I am used to Time-Bandwidth product describing the processing gain or improvement in SNR for a spread spectrum signal using a matched filter.

One could view the bandwidth $B$ as the sample rate (complex) and the time $T$ is the integration time and thus there are $TB$ samples. Thus, the matched filter produces a gain of $10\log_{10}N$, with $N$ being the number of samples.

So with all of this in mind, suppose a bandpass filter removes all noise power except for the signal bandwidth, thus the noise power is $kTB$. The signal power is the amplitude $A$ squared, $A^2$. If we over sample the signal by some factor $M$, then I want to say that the processing gain is now $MTB$ because there are $M$ more samples.

I also have worked some theory of this as well as a MATLAB script and all is indicating that it is true. Am I missing something? Why not over sample signals to provide more processing gain using a longer matched filter?

Answer 1

You need to define what you mean by SNR and processing gain, because Marcus Muller and Qasim Chaudhari can both be considered correct depending on your definitions of SNR and processing gain. A processing gain is usually taken to be the SNR at the output of a system divided by the SNR at the input of a system. If you consider the SNR to be the signal power within the band of interest divided by the noise power within the band of interest, then there is no processing gain as you increase the sampling rate. This assumes an ideal (sinc) filter. In fact, without a perfect matched filter and perfect stopband attenuation (equal to zero), there is a processing loss caused by the out-of-band noise aliasing back into the spectrum after downsampling to the symbol rate. Although in all practical cases, this is very small and not really worth talking about. In other words, there is a fundamental limit to the SNR you can achieve by oversampling in this case. Without oversampling, it is likely that you will have poor filtering, and out-of-band noise may leak into the spectrum of interest (degrading it).

Now consider the SNR to be defined as the signal power divided by the total noise power contained in the samples (i.e. across the larger Nyquist bandwidth). In this case, you can reduce the noise level by filtering the excess noise that was added out-of-band. In other words, you will get a processing gain that is equal to the sampling rate divided by the true bandwidth of your signal (one over the baud interval for single carrier pulse shaped systems). This is often called a processing gain in ADC literature for example. Notice that if in your original samples, the matched filter design is good enough to reject out-of-band noise to negligible levels then there is no benefit in letting more noise into the system simply to reject it in order to obtain a high processing gain. It is probably worth noting that oversampling does result in a higher order matched filter which typically would result in a better stopband attenuation (making the excess noise less pronounced). This effect is very subtle and will never allow you to achieve a better SNR than you could by using a perfect matched filter (stopband attenuation = 0) at a lower sampling rate.

Answer 2

Shortly put: Your revelation is true, the more you oversample, the lower the noisyness of your observed signal becomes.

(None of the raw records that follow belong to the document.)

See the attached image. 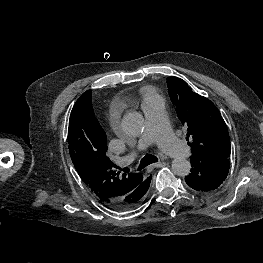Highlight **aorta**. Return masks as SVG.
Wrapping results in <instances>:
<instances>
[{
    "label": "aorta",
    "instance_id": "aorta-1",
    "mask_svg": "<svg viewBox=\"0 0 263 263\" xmlns=\"http://www.w3.org/2000/svg\"><path fill=\"white\" fill-rule=\"evenodd\" d=\"M122 129L130 137H138L144 131V118L138 112H128L122 119ZM191 164L185 158H175L172 161V170L177 176H187L190 173Z\"/></svg>",
    "mask_w": 263,
    "mask_h": 263
}]
</instances>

Think about it this way: at any sampling rate, white noise in any two samples is uncorrelated, whilst the signal being oversamples is very correlated across samples. Now, if you low-pass filter the noisy signal, the uncorrelated noise should "cancel" on average, whereas the signal "sums up". So, yes, there is a gain proportional to the oversampling ratio.

Why not over sample signals to provide more processing gain using a longer matched filter?

Technical feasibility. In fact, this is quite often done (you should read up on "delta sigma converters", which is an oversampling technique), and it's even especially often applied to SDR. For example (and I know I always cite these devices, sorry), a Ettus USRP X310 does sample with a (typically fixed) rate of 200 MS/s complex. As a user, you can get (nearly) any integer fraction of that rate, let's say 200MS/s / 16 = 12.5MS/s. The oversampling will "shape" the white noise, and due to the USRP decimating with "good" low-pass filters internally, you get an improved SNR. Linearity considerations show that it doesn't make a difference whether you apply your matched filter to the 12.5 MS/s stream or the 200 MS/s stream, assuming the bandwidth of your signal < 12.5 MHz.

However, at some point, things get hard. Your PC will have a really hard time dealing with 200 MS/s at all (which is why the decimation has to happen on the USRP itself, not after sending the samples to the PC), and that's not even accounting for the fact that you want to apply a filter to that. ADCs that are even faster than that can be bought, yes, but a) they get really expensive and b) you pay for higher sampling rate with reduced sample bit depth, and hence, higher quantization noise.

Answer 3

Have a look at this paper: "Performance analysis of an all-digital BPSK direct-sequence spread-spectrum IF receiver architecture" by B.-Y. Chung, et al. In the second paragraph of the second page, it states that upsampling by 4 provides 6dB of processing gain. So your revelation is true in a sense. But this argument is true if the sampled noise values are uncorrelated. For example, suppose that you have a signal with BW=20MH, and your symbol rate is Rsym=5Msym/sec. Sampling rate of Rsamp=20MSample/sec would give you 6dB (4 times) of processing gain, by averaging out the noise samples within each symbol. But the thing is, what happen if the noise BW is less than 20MHz. In this case, averaging will not reduce noise power as much as 6dB. The effective reduction in noise power due to upsampling is BW/Rsym, where BW is the noise bandwidth of your system, and Rsym is the symbol rate(5Msym/sec in our case example).